• Home
  • Script library
  • AltME Archive
  • Mailing list
  • Articles Index
  • Site search
 

World: r4wp

[#Red] Red language group

Jerry
10-Nov-2012
[3489x3]
I write a book for R3 instead of R2 because R3 supports Unicode. 
Without Unicode, R2 is useless in China.
Yes, I've noticed that. By supporting USC-4, Red is better than REBOL. 
But Characters with codepoint > 0xFFFF are rarely used, I think.
I was reading your Unicode.reds earlier, It's really cool to see 
that Red supports UCS-4.
DocKimbel
10-Nov-2012
[3492]
Well, if you look at the astral planes, you'll see things like music 
notes or play cards, I bet they will become quickly as much popular 
as they are useless. ;-)
Jerry
10-Nov-2012
[3493x3]
Many years ago, I found REBOL 2 and liked it a lot, but back then 
REBOL didn't support Unicode, so it was useless in China/Taiwan. 
I wrote e-mail to Carl, but I got no feedback. So I decided to start 
a magazine column in China and Taiwan to introduce REBOL. My idea 
was to make readers love REBOL and felt the same pain (of no unicode 
support). I also kind of encouraged them to write e-mail to RT on 
the Unicode issue.
After a while, Carl said (in somewhere, blog maybe) that he didn't 
know why REBOL had many Chinese users, and they need Unicode. So 
he decided to support Unicode.
Doc, I am glad that Red support Unicode in the first place, so I 
don't have to do the same trick to you. :-)
DocKimbel
10-Nov-2012
[3496]
I remember that Unicode in R3 is mostly thanks to you. :-) No modern 
programming language can miss full Unicode support now, so it's a 
mandatory feature to have, anyway.
Ashley
10-Nov-2012
[3497]
For those of us still dealing mostly in pure ASCII will there be 
a 1-byte per character string alternative?
DocKimbel
10-Nov-2012
[3498x2]
Ashley: Red string! use 1-byte per character by default, so as long 
as you stick to ASCII, it takes the same storage space as C strings. 
As soon as you insert a non ASCII character, the string will automatically 
upgrade to the appropriate format. It's transparent for the Red user. 
Moreover, you'll be able to force string encodings back down to 2-bytes 
or 1-byte when possible.
So, upgrade is automatic, downgrade should be manual.
BrianH
10-Nov-2012
[3500]
0-127 ASCII, or UCS-1 (aka Latin1)?
DocKimbel
10-Nov-2012
[3501]
Latin1
BrianH
10-Nov-2012
[3502]
Cool :)
DocKimbel
10-Nov-2012
[3503x2]
So, I should have said "as soon as you insert a non Latin1 character".
In any case, you can always bypass the whole Unicode layer by reading 
(or converting) strings as binary! values, and then processing them 
the way you want (this is not recommended though, but some users 
might need it).
BrianH
10-Nov-2012
[3505]
For instance, users converting character encodings to Unicode, encodings 
like UTF8 or national encodings.
DocKimbel
10-Nov-2012
[3506]
Red should provide an UTF-8 codec.
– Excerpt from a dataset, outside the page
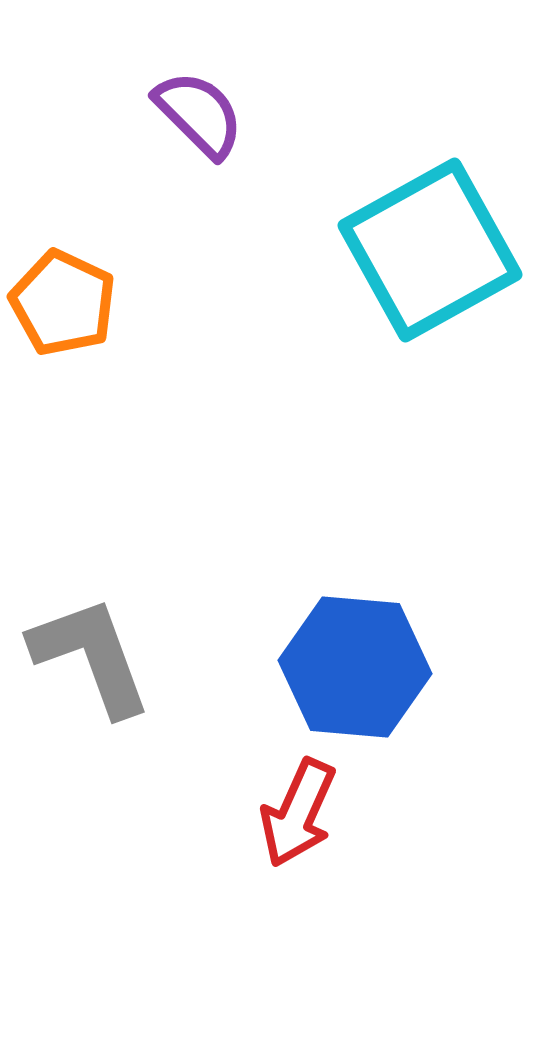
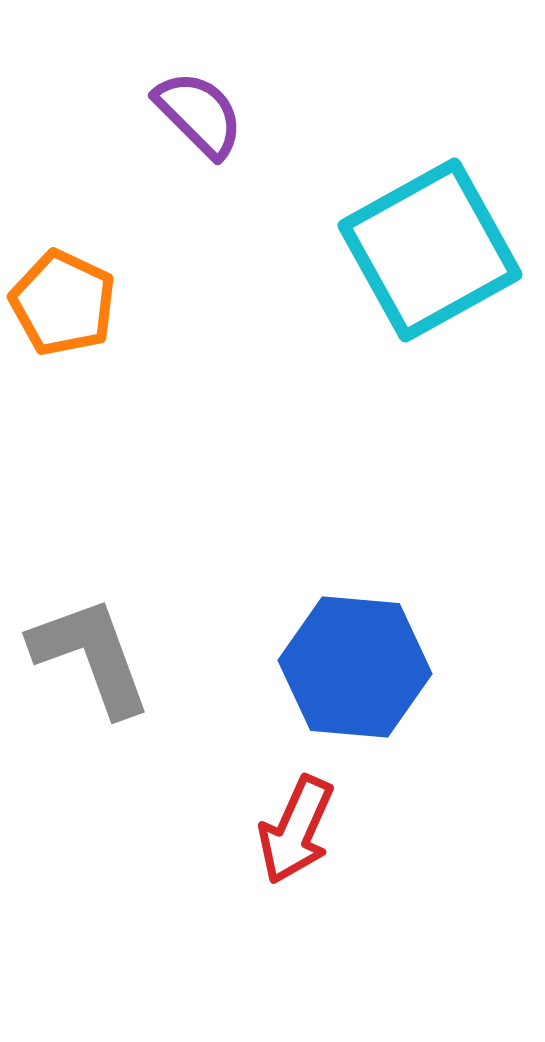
red arrow: moved 2 px left, 17 px down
For national encodings, we would 
probably proceed by offering  on-demand online codecs for the most 
used ones. That could be a shared resource with R3.
BrianH
10-Nov-2012
[3507x2]
I was talking about the codecs. They need to be written too, right? 
:)
Sorry if I missed the answer to this, but are you going to be doing 
a UTF8 binary parser for Red's source the way that R3 does for its 
source? Rather than a Unicode string parser, which processes the 
source after it's been through a codec?
DocKimbel
10-Nov-2012
[3509x2]
Yes, that's the "runtime lexer" in Red's roadmap. It is required 
for implementing LOAD (or TRANSCODE if you prefer).
BTW, we already have a UTF-8 binary parser in the Red compiler.
BrianH
10-Nov-2012
[3511]
I do prefer, actually. LOAD being mezzanine and calling a separate 
parser lets you do a lot of nice tricks. The "mezzanine" might be 
native in Red, but the separation of concerns is still a value. YMMV 
of course.
Andreas
10-Nov-2012
[3512]
Agreed. TRANSCODE is a rather unelegant name, though :)
BrianH
10-Nov-2012
[3513]
Agreed. The weird set of options turned out to be essential though. 
Every combination of options is used in LOAD at different points. 
We even need a /part option like that of DECOMPRESS/part, for the 
same reason.
DocKimbel
10-Nov-2012
[3514]
Agreed too for the separation and for the bad sounding name. ;-)
BrianH
10-Nov-2012
[3515]
Worse than being bad-sounding, it's a really general term being applied 
to a really specific operation. That name could have been used for 
a more general codec-based transformation process.
Jerry
15-Nov-2012
[3516]
Should Red/System series be one-based? There are some discussion 
on it. Why not set a #pragma for it, so programmers can set it themselves?
Pekr
15-Nov-2012
[3517]
I would say one based, but then other ppl reappear, which will claim 
R/S is not for me, but for C coders, so they will imo align it to 
zero :-)
Kaj
15-Nov-2012
[3518x2]
I've become a low level programmer again, and I still want it to 
be one based
A pragma would be the worst of both worlds: not making a decision, 
like most other software out there
DocKimbel
15-Nov-2012
[3520]
I agree that we should have only _one_ convention, else it will quickly 
become a nightmare when having to integrate 3rd-party code. We need 
to find some objective reasons for choosing it. 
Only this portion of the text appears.